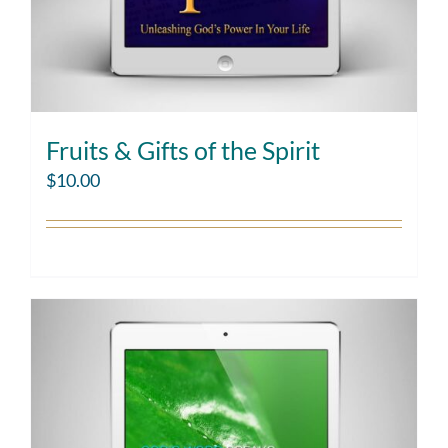
Fruits & Gifts of the Spirit
$
10.00
Add to cart
Details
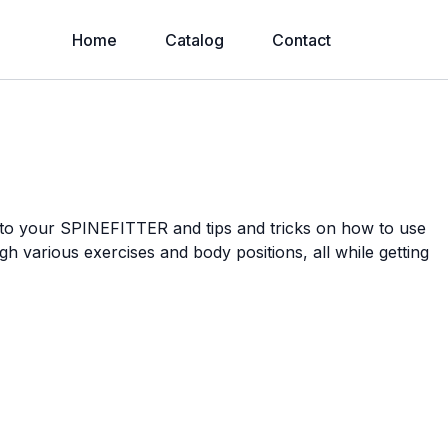
Home
Catalog
Contact
n to your SPINEFITTER and tips and tricks on how to use
ugh various exercises and body positions, all while getting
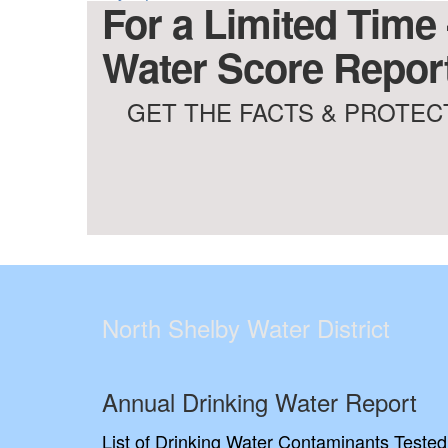
For a Limited Time 
Water Score Report
GET THE FACTS & PROTECT
North Shelby Water District
Annual Drinking Water Report
List of Drinking Water Contaminants Tested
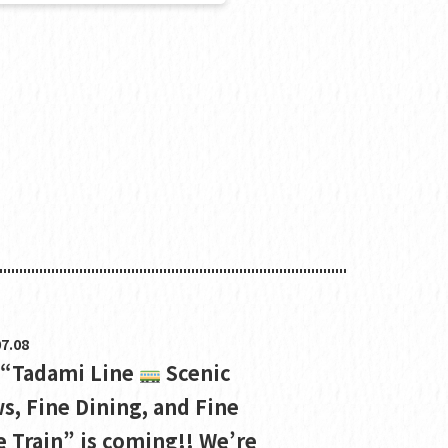
7.08
 “Tadami Line
Scenic
s, Fine Dining, and Fine
 Train” is coming!! We’re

• [Task description] Nothing but the lines from the line with "Annual Drinking Water Report" through the last line of the listing should be copied, exactly and with both ends kept. Leave pictures out.

• [Solved exercise]
Annual Drinking Water Report
List of Drinking Water Contaminants Tested
7.08
 “Tadami Line
Scenic
s, Fine Dining, and Fine
 Train” is coming!! We’re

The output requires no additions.